*Exercise details*: Could you restate every line of the data word for word?
::::
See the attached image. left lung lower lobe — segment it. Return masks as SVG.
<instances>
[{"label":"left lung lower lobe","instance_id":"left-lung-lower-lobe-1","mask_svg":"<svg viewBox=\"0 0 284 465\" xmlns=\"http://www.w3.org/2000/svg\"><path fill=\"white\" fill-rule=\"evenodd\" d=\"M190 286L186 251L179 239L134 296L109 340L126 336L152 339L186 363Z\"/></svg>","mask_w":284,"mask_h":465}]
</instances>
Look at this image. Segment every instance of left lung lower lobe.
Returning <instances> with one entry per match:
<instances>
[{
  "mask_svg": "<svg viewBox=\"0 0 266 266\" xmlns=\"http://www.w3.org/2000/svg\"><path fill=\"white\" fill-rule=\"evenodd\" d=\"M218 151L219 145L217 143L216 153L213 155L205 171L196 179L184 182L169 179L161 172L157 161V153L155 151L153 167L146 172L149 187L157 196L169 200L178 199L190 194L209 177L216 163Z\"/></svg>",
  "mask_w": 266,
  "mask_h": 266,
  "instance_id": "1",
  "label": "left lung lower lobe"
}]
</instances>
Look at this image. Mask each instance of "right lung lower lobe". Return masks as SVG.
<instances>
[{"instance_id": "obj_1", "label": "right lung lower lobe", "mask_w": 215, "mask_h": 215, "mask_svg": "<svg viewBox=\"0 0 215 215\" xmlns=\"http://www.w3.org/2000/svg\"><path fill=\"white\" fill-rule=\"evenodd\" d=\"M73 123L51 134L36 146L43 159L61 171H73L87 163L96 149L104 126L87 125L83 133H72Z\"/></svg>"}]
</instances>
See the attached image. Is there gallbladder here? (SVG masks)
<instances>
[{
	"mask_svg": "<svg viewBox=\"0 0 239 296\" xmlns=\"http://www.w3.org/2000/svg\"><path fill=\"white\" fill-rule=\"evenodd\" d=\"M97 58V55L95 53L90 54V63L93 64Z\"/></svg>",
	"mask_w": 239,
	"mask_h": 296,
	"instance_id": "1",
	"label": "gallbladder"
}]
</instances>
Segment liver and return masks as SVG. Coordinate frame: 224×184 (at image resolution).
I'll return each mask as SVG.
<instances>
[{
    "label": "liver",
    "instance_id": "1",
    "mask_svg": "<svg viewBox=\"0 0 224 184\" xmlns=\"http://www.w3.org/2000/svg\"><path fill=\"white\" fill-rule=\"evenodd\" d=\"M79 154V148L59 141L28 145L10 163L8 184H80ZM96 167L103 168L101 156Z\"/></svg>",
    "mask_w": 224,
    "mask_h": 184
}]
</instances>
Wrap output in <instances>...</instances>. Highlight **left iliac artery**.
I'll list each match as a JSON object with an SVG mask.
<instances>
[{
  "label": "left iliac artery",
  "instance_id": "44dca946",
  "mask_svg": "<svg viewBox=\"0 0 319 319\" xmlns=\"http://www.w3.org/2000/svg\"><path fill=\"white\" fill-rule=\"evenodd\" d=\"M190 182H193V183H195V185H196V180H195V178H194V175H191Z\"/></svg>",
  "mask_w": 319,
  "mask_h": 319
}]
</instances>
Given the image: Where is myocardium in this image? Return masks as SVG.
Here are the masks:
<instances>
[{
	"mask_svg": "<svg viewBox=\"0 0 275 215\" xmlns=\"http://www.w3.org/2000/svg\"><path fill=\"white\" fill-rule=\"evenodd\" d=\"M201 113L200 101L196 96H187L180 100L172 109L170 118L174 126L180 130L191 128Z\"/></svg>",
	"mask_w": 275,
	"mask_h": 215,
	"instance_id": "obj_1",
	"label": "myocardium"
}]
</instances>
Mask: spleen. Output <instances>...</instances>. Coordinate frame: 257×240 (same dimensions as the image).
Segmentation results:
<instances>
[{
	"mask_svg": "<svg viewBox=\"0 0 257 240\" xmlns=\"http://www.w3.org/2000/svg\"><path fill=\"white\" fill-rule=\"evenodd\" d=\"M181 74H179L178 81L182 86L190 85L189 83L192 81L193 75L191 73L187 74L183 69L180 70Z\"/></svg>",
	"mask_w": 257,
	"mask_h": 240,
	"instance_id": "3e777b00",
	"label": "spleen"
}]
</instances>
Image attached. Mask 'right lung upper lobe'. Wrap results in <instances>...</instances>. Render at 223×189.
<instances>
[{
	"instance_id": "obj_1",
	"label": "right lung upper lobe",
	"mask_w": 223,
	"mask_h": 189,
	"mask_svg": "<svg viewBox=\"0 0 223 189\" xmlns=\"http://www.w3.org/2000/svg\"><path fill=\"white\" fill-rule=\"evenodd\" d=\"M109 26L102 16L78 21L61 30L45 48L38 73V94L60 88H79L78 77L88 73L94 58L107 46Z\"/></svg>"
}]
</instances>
::::
*Response*:
See the attached image. left lung lower lobe — segment it. Return masks as SVG.
<instances>
[{"label":"left lung lower lobe","instance_id":"left-lung-lower-lobe-1","mask_svg":"<svg viewBox=\"0 0 284 465\" xmlns=\"http://www.w3.org/2000/svg\"><path fill=\"white\" fill-rule=\"evenodd\" d=\"M190 286L186 251L179 239L134 296L109 340L126 336L152 339L186 363Z\"/></svg>","mask_w":284,"mask_h":465}]
</instances>
Look at this image. Segment every instance of left lung lower lobe.
Returning <instances> with one entry per match:
<instances>
[{
  "mask_svg": "<svg viewBox=\"0 0 266 266\" xmlns=\"http://www.w3.org/2000/svg\"><path fill=\"white\" fill-rule=\"evenodd\" d=\"M218 151L219 145L217 143L216 153L213 155L205 171L196 179L184 182L169 179L161 172L157 161V153L155 151L153 167L146 172L149 187L157 196L169 200L178 199L190 194L209 177L216 163Z\"/></svg>",
  "mask_w": 266,
  "mask_h": 266,
  "instance_id": "1",
  "label": "left lung lower lobe"
}]
</instances>
Look at this image. Mask each instance of "right lung lower lobe". Return masks as SVG.
<instances>
[{"instance_id": "obj_1", "label": "right lung lower lobe", "mask_w": 215, "mask_h": 215, "mask_svg": "<svg viewBox=\"0 0 215 215\" xmlns=\"http://www.w3.org/2000/svg\"><path fill=\"white\" fill-rule=\"evenodd\" d=\"M73 123L51 134L36 146L43 159L61 171H73L87 163L96 149L104 126L87 125L83 133H72Z\"/></svg>"}]
</instances>
See the attached image. Is there gallbladder here? (SVG masks)
<instances>
[{
	"mask_svg": "<svg viewBox=\"0 0 239 296\" xmlns=\"http://www.w3.org/2000/svg\"><path fill=\"white\" fill-rule=\"evenodd\" d=\"M97 58V55L95 53L90 54V63L93 64Z\"/></svg>",
	"mask_w": 239,
	"mask_h": 296,
	"instance_id": "1",
	"label": "gallbladder"
}]
</instances>
Segment liver and return masks as SVG. Coordinate frame: 224×184 (at image resolution).
I'll return each mask as SVG.
<instances>
[{
    "label": "liver",
    "instance_id": "1",
    "mask_svg": "<svg viewBox=\"0 0 224 184\" xmlns=\"http://www.w3.org/2000/svg\"><path fill=\"white\" fill-rule=\"evenodd\" d=\"M79 154V148L59 141L28 145L10 163L8 184H80ZM96 167L103 168L101 156Z\"/></svg>",
    "mask_w": 224,
    "mask_h": 184
}]
</instances>
Wrap output in <instances>...</instances>. Highlight **left iliac artery**.
I'll list each match as a JSON object with an SVG mask.
<instances>
[{
  "label": "left iliac artery",
  "instance_id": "44dca946",
  "mask_svg": "<svg viewBox=\"0 0 319 319\" xmlns=\"http://www.w3.org/2000/svg\"><path fill=\"white\" fill-rule=\"evenodd\" d=\"M190 182H193V183H195V185H196V180H195V178H194V175H191Z\"/></svg>",
  "mask_w": 319,
  "mask_h": 319
}]
</instances>
Given the image: Where is myocardium in this image? Return masks as SVG.
Here are the masks:
<instances>
[{
	"mask_svg": "<svg viewBox=\"0 0 275 215\" xmlns=\"http://www.w3.org/2000/svg\"><path fill=\"white\" fill-rule=\"evenodd\" d=\"M201 113L200 101L196 96H187L180 100L172 109L170 118L174 126L180 130L191 128Z\"/></svg>",
	"mask_w": 275,
	"mask_h": 215,
	"instance_id": "obj_1",
	"label": "myocardium"
}]
</instances>
Mask: spleen. Output <instances>...</instances>. Coordinate frame: 257×240 (same dimensions as the image).
Segmentation results:
<instances>
[{
	"mask_svg": "<svg viewBox=\"0 0 257 240\" xmlns=\"http://www.w3.org/2000/svg\"><path fill=\"white\" fill-rule=\"evenodd\" d=\"M181 74H179L178 81L182 86L190 85L189 83L192 81L193 75L191 73L187 74L183 69L180 70Z\"/></svg>",
	"mask_w": 257,
	"mask_h": 240,
	"instance_id": "3e777b00",
	"label": "spleen"
}]
</instances>
Image attached. Mask 'right lung upper lobe'. Wrap results in <instances>...</instances>. Render at 223×189.
<instances>
[{
	"instance_id": "obj_1",
	"label": "right lung upper lobe",
	"mask_w": 223,
	"mask_h": 189,
	"mask_svg": "<svg viewBox=\"0 0 223 189\" xmlns=\"http://www.w3.org/2000/svg\"><path fill=\"white\" fill-rule=\"evenodd\" d=\"M109 26L102 16L78 21L61 30L45 48L38 73V94L60 88H79L78 77L88 73L94 58L107 46Z\"/></svg>"
}]
</instances>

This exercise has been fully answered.